Pas de miracle cependant, le Président sortant a décidé seulement de
transformer la peine d'emprisonnement à perpétuité en une assignation à
résidence. Peltier ne sera donc pas gracié, et il est astreint à un
sérieux contrôle judiciaire.
La figure de l'Indien a parfois servi de réceptacle à de nombreux
fantasmes pour les anarchistes et autres ados rebelles. Elle est avant
tout un sujet politique dont les années 70 voient une apogée avec le
mouvement Red Power. Ainsi, entre lectures adolescentes de James
Fenimore Cooper, de Dee Brown ou du périodique Nitassinan, des visions
de Sacheen Littlefeather aux Oscars de 1973 aux films de Michael Apted,
ou pour les plus jeunes (tout est relatif...) des hurlements de Zack de
la Rocha sur le premier album de Rage Against the Machine (2).

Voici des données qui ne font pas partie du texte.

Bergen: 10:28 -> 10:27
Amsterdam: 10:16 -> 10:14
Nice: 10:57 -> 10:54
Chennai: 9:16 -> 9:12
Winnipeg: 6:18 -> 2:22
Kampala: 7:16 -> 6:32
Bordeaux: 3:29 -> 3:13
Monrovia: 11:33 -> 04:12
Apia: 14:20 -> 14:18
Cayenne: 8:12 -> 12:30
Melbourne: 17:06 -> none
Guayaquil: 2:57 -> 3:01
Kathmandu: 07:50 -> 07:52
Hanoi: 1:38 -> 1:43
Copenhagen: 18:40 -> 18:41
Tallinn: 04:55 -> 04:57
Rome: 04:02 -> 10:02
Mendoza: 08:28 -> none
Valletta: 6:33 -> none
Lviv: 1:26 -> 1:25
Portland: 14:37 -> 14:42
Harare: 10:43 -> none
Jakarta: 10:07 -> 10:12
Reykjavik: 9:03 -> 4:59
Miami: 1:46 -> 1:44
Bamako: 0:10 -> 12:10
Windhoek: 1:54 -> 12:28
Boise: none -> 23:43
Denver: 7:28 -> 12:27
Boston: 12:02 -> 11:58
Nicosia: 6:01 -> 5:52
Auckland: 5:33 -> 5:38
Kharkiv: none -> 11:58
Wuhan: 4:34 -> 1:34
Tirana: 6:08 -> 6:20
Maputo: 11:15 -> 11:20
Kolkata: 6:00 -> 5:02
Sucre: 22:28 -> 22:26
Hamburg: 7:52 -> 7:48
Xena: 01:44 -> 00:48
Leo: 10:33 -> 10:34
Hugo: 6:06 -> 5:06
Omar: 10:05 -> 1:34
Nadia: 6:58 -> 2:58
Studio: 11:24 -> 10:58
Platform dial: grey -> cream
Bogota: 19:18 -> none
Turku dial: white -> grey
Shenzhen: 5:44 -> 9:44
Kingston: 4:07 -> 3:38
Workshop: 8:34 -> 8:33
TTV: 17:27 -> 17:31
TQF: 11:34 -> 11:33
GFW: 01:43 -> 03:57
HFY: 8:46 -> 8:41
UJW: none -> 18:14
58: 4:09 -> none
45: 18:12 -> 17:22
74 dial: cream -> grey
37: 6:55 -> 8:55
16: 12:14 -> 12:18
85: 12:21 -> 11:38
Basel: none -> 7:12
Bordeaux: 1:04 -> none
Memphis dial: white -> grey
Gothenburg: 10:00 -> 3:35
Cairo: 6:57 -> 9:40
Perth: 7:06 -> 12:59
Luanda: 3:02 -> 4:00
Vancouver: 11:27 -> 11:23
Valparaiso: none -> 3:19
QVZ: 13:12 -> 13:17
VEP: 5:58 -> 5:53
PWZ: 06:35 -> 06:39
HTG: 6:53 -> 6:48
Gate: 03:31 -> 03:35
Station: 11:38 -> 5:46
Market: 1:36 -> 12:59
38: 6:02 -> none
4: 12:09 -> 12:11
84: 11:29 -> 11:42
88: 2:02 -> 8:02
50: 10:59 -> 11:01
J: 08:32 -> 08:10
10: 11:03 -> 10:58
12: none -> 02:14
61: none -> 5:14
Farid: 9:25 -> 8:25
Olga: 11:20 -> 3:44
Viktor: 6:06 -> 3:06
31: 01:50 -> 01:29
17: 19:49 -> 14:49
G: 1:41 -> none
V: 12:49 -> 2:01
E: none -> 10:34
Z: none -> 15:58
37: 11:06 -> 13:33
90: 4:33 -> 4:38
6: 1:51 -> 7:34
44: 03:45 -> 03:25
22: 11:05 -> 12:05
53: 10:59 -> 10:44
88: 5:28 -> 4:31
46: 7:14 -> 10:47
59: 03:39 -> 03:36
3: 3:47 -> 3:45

Le nom de Leonard Peltier évoquera peut-être de vieux souvenirs aux
lecteurs de Courant alternatif. Pour ceux et celles qui ne seraient pas
familiers de cette affaire, quelques précisions: Leonard Peltier, membre
du peuple Anishinaabe-Lakota, était un militant du Mouvement indien
d'Amérique (AIM). Tout au long des années 60 et 70, à l'instar des Black
Panthers ou d'autres mouvements subversifs, l'AIM va participer à la
contestation générale, en menant des actions pour mettre sur le devant
de la scène la question indigène et détruire les mythes fondateurs des
Etats-Unis.
En 1975, des affrontements ont lieu dans la réserve de Pine Ridge, en
Dakota du Sud, et deux agents du FBI sont tués. Présent ce jour-là,
Peltier est accusé et condamné deux ans plus tard à la prison à
perpétuité après un simulacre de procès. Les versions sur ce qui s'est
vraiment passé à Pine Ridge n'ont pas cessé de varier au fil des ans,
dans le camp de l'accusation comme dans celui de la défense. La mort des
deux agents du FBI s'est produite à une époque où ce service fédéral
était connu pour surveiller et harceler les militants autochtones. Deux
ans avant la fusillade, l'AIM avait ainsi occupé la petite localité de
Wounded Knee, pendant plus de deux mois (voir l'encadré). En février
1976, Peltier est arrêté au Canada, et condamné à deux peines de prison
à vie consécutives...
L'absence de preuves tangibles ainsi que l'existence de témoignages
faits sous la contrainte n'ont pas eu d'effet sur la révision de sa
peine: l'accusation a maintenu au procès qu'il avait abattu les deux
hommes à bout portant, tandis qu'il affirmait avoir tiré de loin, et en
état de légitime défense. Celle-ci a en revanche été accordée à ses
coaccusés, qui ont été acquittés. Les demandes d'appel faites par
Peltier ont été rejetées, de même que ses demandes de libération, alors
qu'il pouvait y prétendre depuis 1993. Sa libération conditionnelle est
donc aujourd'hui une victoire, mais elle rappelle aussi que d'autres
militants politiques sont toujours emprisonnés aux Etats-Unis.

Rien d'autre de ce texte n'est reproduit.